Nel caso di Stuart Murdoch, ispirazione e classe abbondano e, da materiali estetici ampiamente codificati, forgiano un’originalità che sintetizza il già esistente. Non si tratta di un controsenso: casomai, del segreto di una bellezza che arriva al cuore e al cervello. Incappare in stilemi e copie malriuscite resta comunque un rischio. Non basta volere: bisogna potere. Stuart può, eccome.

Io può.

Può prendere il suono della giovane Scozia – in special modo, il versante elettroacustico melanconico e sognante devoto ai Love e ai Velvet Underground del terzo LP – e donargli un respiro cameristico. Può avvolgerti nelle pieghe della tradizione folk rock dei Sixties, può meditare con i chiaroscuri di Nick Drake e la tavolozza di Donovan, può cimentarsi con glam e northern soul, tecnologia e lounge, bossanova e beat acido.  

Lo ha fatto dipanando un romanzo nato quasi per caso, che trae il nome da una serie di volumi della scrittrice francese Cécile Aubry, attestando una vera e propria vocazione. Fateci caso: i titoli dei brani e degli album dei Belle and Sebastian viene spontaneo immaginarseli sulla carta stampata, ed è non meno azzardato pensare Murdoch seduto dietro una macchina da scrivere Smith-Corona Sterling con in mano una tazza di tè fumante, pronto per spiccare il volo.

Nel frattempo i fan aumentano e il romanzo si mantiene vivo, tratteggiando il ritratto di un Dorian Gray sul cui volto affiorano le rughe. Differenza non da poco, siccome il fascino sta esattamente nel percepire la metamorfosi e non temerla, nello schivare la perfezione immutabile che sa di fasullo e di artefatto. Di conseguenza, le cartoline di giovinezza della trilogia iniziale, dove If You’re Feeling Sinister e The Boy with the Arab Strap si collocano a vertici irripetibili, lasciano spazio a strutture più elaborate.
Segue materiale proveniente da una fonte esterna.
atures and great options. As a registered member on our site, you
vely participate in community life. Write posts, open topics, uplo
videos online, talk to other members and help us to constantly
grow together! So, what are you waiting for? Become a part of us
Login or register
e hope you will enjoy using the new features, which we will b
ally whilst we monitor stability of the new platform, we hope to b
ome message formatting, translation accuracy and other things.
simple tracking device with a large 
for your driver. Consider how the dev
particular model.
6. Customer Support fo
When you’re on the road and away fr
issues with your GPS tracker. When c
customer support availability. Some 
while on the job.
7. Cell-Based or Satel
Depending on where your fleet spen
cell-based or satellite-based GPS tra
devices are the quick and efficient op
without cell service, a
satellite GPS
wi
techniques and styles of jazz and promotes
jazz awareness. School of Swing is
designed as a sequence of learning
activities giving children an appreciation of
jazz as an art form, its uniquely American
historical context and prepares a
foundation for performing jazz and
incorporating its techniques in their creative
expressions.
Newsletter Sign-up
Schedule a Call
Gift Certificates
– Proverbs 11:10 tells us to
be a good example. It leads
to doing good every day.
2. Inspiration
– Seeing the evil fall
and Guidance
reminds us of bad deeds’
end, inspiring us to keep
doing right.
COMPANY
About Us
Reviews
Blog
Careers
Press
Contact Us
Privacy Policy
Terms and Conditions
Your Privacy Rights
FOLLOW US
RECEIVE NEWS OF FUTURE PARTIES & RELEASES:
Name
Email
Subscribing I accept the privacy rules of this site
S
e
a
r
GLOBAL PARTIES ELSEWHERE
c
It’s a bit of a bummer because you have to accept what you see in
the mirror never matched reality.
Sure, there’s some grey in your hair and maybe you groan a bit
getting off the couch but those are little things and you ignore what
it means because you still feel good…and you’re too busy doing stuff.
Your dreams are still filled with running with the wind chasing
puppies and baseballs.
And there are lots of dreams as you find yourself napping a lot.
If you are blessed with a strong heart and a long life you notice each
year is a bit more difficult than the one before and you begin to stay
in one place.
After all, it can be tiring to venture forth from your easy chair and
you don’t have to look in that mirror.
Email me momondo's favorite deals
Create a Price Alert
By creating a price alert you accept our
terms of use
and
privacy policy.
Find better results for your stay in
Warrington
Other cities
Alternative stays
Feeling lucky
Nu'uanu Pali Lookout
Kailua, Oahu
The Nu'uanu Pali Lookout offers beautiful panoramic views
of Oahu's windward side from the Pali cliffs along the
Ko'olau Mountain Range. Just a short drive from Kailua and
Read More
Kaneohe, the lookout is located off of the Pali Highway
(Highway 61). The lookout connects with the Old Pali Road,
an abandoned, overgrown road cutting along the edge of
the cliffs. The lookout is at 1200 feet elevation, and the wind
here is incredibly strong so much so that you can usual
Senza snaturarsi, il meccanismo ha raccolto esperienze e suggestioni e prosegue il cammino anche se ogni tanto divaga, inciampa, perde qualche pezzo. Siamo umani, sono cose che capitano. Nel frattempo, il pop scandisce e illustra la vita. Meno male: sai che noia, altrimenti.

Tipo questo è stato un pezzo doloroso da perdere, ma tant'è.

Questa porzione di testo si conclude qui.